The accessory ligaments of the shoulder joint are as follows:

  • Coracoacromial ligament: It extends between coracoid and acromion processes. It protects the superior component of the joint.
  • Coracoacromial arch: The coracoacromial arch is formed by coracoid process, acromion process, and coracoacromial ligament between them. This osseoligamentous structure forms a protective arch for the head of humerus above and prevents its superior displacement above the glenoid cavity. The supraspinatus muscle passes under this arch and exists deep to the deltoid where its tendon mixes with the joint capsule. The large subacromial bursa lies between the arch superiorly and tendon of supraspinatus and better tubercle of humerus inferiorly. This enhances the movement of supraspinatus tendon.

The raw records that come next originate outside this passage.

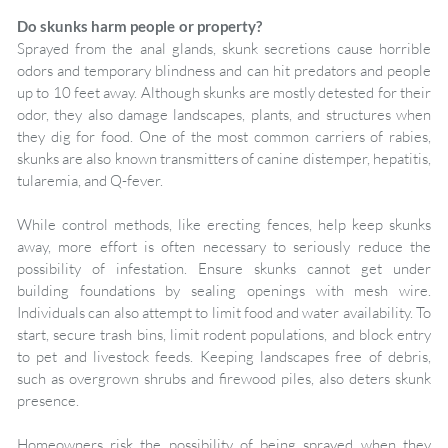
Do skunks harm people or property?
Sprayed from the anal glands, skunk secretions cause horrible
odors and temporary blindness and can hit predators and people
up to 10 feet away. Although skunks are mostly detested for their
odor, they also damage landscapes, plants, and structures when
they dig for food. One of the most common carriers of rabies,
skunks are also known transmitters of canine distemper, hepatitis,
tularemia, and Q-fever.
While control methods, like erecting fences, help keep skunks
away, more effort is often necessary to seriously reduce the
possibility of infestation. Ensure skunks cannot get under
building foundations by sealing openings with mesh wire.
Individuals can also attempt to limit food and water availability. To
start, secure trash bins, limit rodent populations, and block entry
to pet and livestock feeds. Keeping landscapes free of debris,
such as overgrown shrubs and firewood piles, also deters skunk
presence.
Homeowners risk the possibility of being sprayed when they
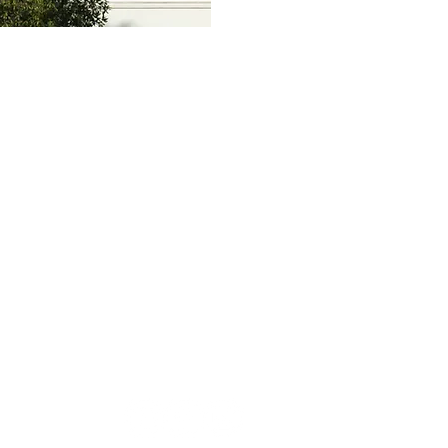
US
AVAILABLE SERVICES
CONTACT US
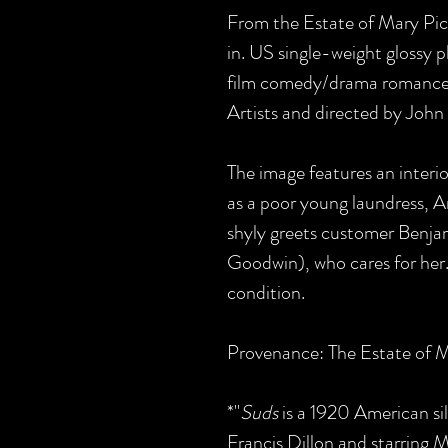
From the Estate of Mary Pickf
in. US single-weight glossy 
film comedy/drama romance,
Artists and directed by John 
The image features an interi
as a poor young laundress, 
shyly greets customer Benja
Goodwin), who cares for her. 
condition.
Provenance: The Estate of M
*"
Suds
is a 1920 American si
Francis Dillon and starring M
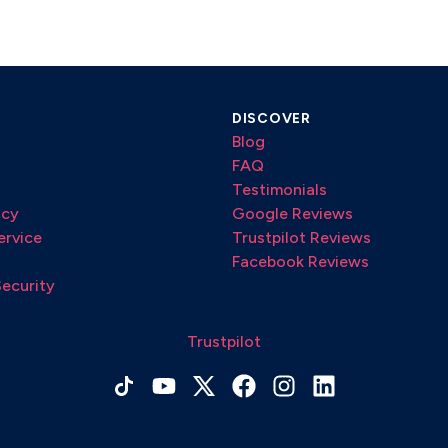
DISCOVER
Blog
FAQ
Testimonials
icy
Google Reviews
ervice
Trustpilot Reviews
Facebook Reviews
Security
Trustpilot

Several bursae relate to the shoulder joint but the important ones are as follows :

  • Subscapular bursa: It lies between the tendon of subscapularis and the neck of the scapula; and protects the tendon from friction from the neck. This bursa normally communicates with the joint cavity of glenohumeral joint.
  • Subacromial bursa: It lies between the coracoacromial ligament and acromion process above, and supraspinatus tendon and joint capsule below. It continues downwards beneath the deltoid, hence it is sometimes also described as subdeltoid bursa.
    It is the biggest synovial bursa in the body and helps with the movements of supraspinatus tendon under the coracoacromial arch.
  • Infraspinatus bursa: It lies between the tendon of infraspinatus and posterolateral aspect of the joint capsule. It may sometime communicate with the joint cavity.

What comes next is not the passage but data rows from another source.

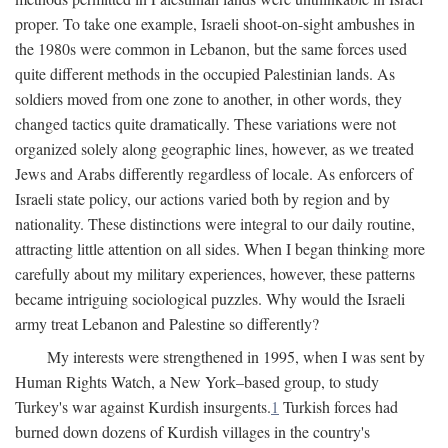
proper. To take one example, Israeli shoot-on-sight ambushes in
the 1980s were common in Lebanon, but the same forces used
quite different methods in the occupied Palestinian lands. As
soldiers moved from one zone to another, in other words, they
changed tactics quite dramatically. These variations were not
organized solely along geographic lines, however, as we treated
Jews and Arabs differently regardless of locale. As enforcers of
Israeli state policy, our actions varied both by region and by
nationality. These distinctions were integral to our daily routine,
attracting little attention on all sides. When I began thinking more
carefully about my military experiences, however, these patterns
became intriguing sociological puzzles. Why would the Israeli
army treat Lebanon and Palestine so differently?
My interests were strengthened in 1995, when I was sent by
Human Rights Watch, a New York–based group, to study
Turkey's war against Kurdish insurgents.
1
Turkish forces had
burned down dozens of Kurdish villages in the country's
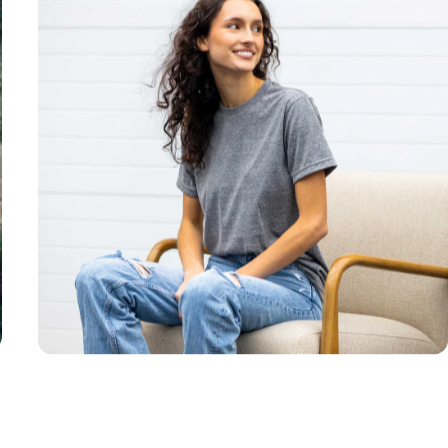
Unisex
Sizing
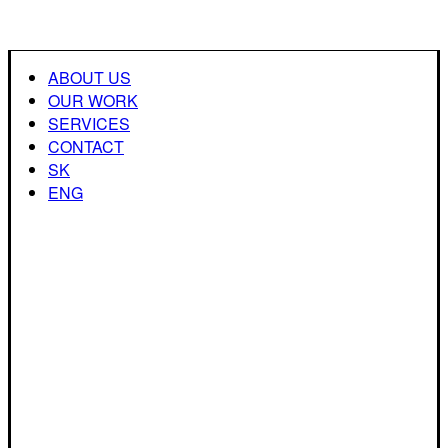
ABOUT US
OUR WORK
SERVICES
CONTACT
SK
ENG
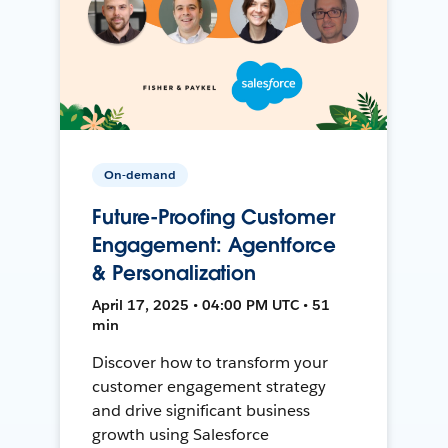
On-demand
Future-Proofing Customer
Engagement: Agentforce
& Personalization
April 17, 2025 • 04:00 PM UTC • 51
min
Discover how to transform your
customer engagement strategy
and drive significant business
growth using Salesforce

The bursae around the shoulder joint are clinically vital as some of them interact with synovial cavity of the fhoulder joint. Hence, opening a bursa may mean entering into the cavity of the glenohumeral joint.

Relations Of the Shoulder Joint

The shoulder joint is related:

Superiorly: to coracoacromial arch, subacromial bursa, supraspinatus muscle, and deltoid muscle.

Inferiorly: to long head of triceps, axillary nerve and posterior circumflex humeral vessels.

Anteriorly: to subscapularis, subscapular bursa, coraco- brachialis, short head of biceps brachii, and deltoid.

Posteriorl: to infraspinatus, teres minor, and deltoid.

Clinical Correlation

A portion of epiphyseal line of proximal humerus is intracapsular, thus, septic arthritis of the shoulder joint may occur following metaphyseal osteomyelitis.